Alone and afraid, I decide to take today to lay in my bed and allow myself room to feel. Room to cry and wail. Finally enough time to let the emotional torrent of memories and thoughts will flow down as I’ve been pushing them out of my mind to try to ignore them for as long as possible.
Today I feel the overwhelming pain of this coming week.
February 14 meant so much to me for two years. It was our anniversary. I will post more on this later.. for now, this is as far as I will mention it.
Recently I have taken steps back in my recovery. And that’s okay. There’s no manual on how to recuperate properly for all your emotions, bodily pains, and mental troubles. Walking has hurt so badly I was at the hospital for a bit being checked. They sent me home with inconclusive results and a stronger painkiller.

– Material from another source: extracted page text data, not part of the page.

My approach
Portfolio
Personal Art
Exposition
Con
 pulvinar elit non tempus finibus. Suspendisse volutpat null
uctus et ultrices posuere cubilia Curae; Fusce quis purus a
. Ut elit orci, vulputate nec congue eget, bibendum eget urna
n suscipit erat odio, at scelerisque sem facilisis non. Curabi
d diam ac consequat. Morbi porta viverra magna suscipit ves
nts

Today I will lay in my bed and listen to the rain. I have storm sickness so I will cry and scream, I will suffer boldly. Because I haven’t been letting myself express my internal turmoil for fear it would hurt Yahuah. But Yahuah wants me emotionally healthy too .. and today I will take those steps back and be comfortable in my pains as best I can. I will try to express them and find my will to survive again.
Today I will cry. I will pray that Yahusha holds me and comforts me. I will stay alone in my darkened recovery room and I will sob my heart out. It is all that I can do but I am grateful to be doing something.